Weather-related Events on Health and the Economy
Robert Granger
October 22, 2015
Synopsis
This study will take data from the NOAA Storm Database. This data is fairly messy and requires a thorough cleaning. After cleaning the data, we will explore the weather events that have caused the most fatalities and injuries. We find that excessive heat is the number one killer with tornados being the number two killer. In terms of injuries, tornados are the number one culprit with excessive heat and floods being next. The final section shows the property damage and crop damage from weather-related events. We find floods to be the largest cause of property damage with hurricanes in second. In terms of crop damage, droughts are by far the most destructive with floods coming in second.
Data Processing
Loading the Data
We begin by reading in the data.
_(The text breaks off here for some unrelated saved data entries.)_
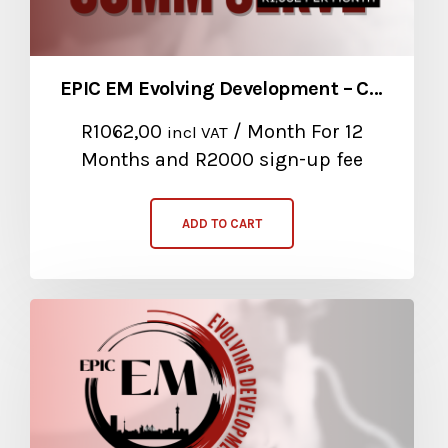
EPIC EM Evolving Development – Community Service Package
R
1062,00
/ Month
For 12
incl VAT
Months
and R2000 sign-up fee
ADD TO CART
The data is a simple csv compressed in bz2 format. The read.csv() function will automatically decompress the file before trying to read the csv.
data <- read.csv("repdata-data-StormData.csv.bz2")This is a rather large data set with 902297 observations and 37 variables.
dim(data)## [1] 902297 37Selecting and Creating Variables
Next, we will clean the data. To begin, we multiply the property damage, PROPDMG, and crop damage, CROPDMG, variables by their respective multipliers to get the actual property damage and crop damage in a more useful to analyze format.
PROPTOT <- data$PROPDMG
CROPTOT <- data$CROPDMG
for(i in 1:nrow(data)){
if(data$PROPDMGEXP[i]=='H'){PROPTOT[i]<-PROPTOT[i]*100}else
if(data$PROPDMGEXP[i]=='K'){PROPTOT[i]<-PROPTOT[i]*1000}else
if(data$PROPDMGEXP[i]=='M'){PROPTOT[i]<-PROPTOT[i]*1000000}else
if(data$PROPDMGEXP[i]=='B'){PROPTOT[i]<-PROPTOT[i]*1000000000}
if(data$CROPDMGEXP[i]=='H'){CROPTOT[i]<-CROPTOT[i]*100}else
if(data$CROPDMGEXP[i]=='K'){CROPTOT[i]<-CROPTOT[i]*1000}else
if(data$CROPDMGEXP[i]=='M'){CROPTOT[i]<-CROPTOT[i]*1000000}else
if(data$CROPDMGEXP[i]=='B'){CROPTOT[i]<-CROPTOT[i]*1000000000}
}Next, the dates are not currently in an easy-to-use format. To convert the dates:
STARTDATE <- as.Date(data$BGN_DATE,format="%m/%d/%Y")
ENDDATE <- as.Date(data$END_DATE,format="%m/%d/%Y")For this analysis, not all of the variables are necessary. Using existing variables from the data set and the created variables above, the finished data set to be used is created using the code below.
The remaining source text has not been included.